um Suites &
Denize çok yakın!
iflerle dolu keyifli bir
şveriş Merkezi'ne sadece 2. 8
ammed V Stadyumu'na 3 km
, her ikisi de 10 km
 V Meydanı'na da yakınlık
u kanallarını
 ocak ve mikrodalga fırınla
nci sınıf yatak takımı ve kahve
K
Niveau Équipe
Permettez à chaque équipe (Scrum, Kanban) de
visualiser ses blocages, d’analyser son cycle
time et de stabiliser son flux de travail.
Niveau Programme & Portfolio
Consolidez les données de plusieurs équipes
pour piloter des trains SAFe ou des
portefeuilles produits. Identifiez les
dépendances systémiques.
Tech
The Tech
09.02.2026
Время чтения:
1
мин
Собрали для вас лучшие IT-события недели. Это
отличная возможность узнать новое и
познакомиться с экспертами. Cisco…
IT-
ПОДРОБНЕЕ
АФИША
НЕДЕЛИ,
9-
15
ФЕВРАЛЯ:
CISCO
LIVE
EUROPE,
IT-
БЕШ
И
---
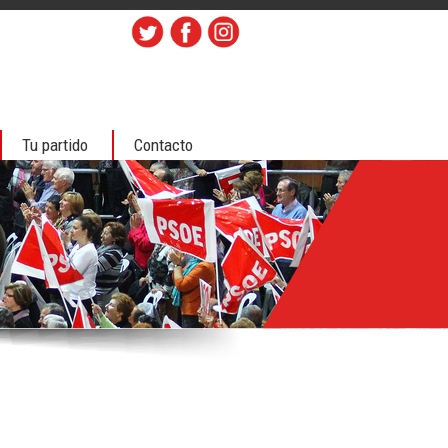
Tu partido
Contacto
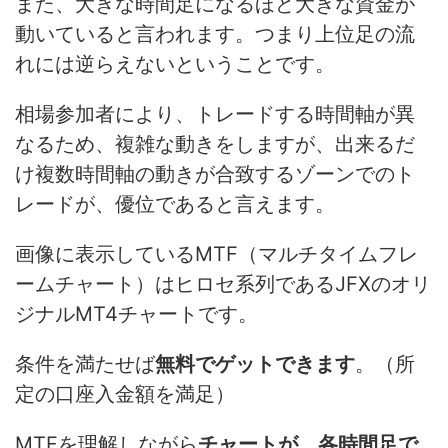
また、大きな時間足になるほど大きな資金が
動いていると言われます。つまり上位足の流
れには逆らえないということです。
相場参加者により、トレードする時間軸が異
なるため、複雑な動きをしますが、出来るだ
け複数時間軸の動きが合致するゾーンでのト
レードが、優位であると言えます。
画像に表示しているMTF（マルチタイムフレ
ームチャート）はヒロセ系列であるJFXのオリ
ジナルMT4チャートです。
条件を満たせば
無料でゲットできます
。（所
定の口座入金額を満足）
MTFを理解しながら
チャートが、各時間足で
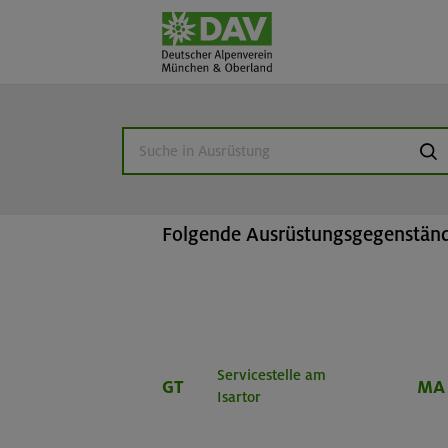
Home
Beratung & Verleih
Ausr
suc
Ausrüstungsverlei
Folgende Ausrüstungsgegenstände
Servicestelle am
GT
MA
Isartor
...
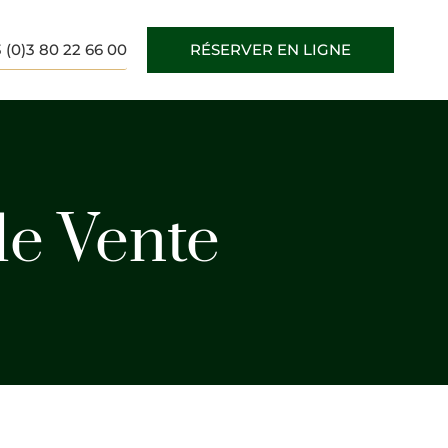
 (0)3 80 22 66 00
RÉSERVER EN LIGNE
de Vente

(Work order) Respond with a single number, namely how many lines of the entries contain the word "Niveau".

(Answer to this task) 2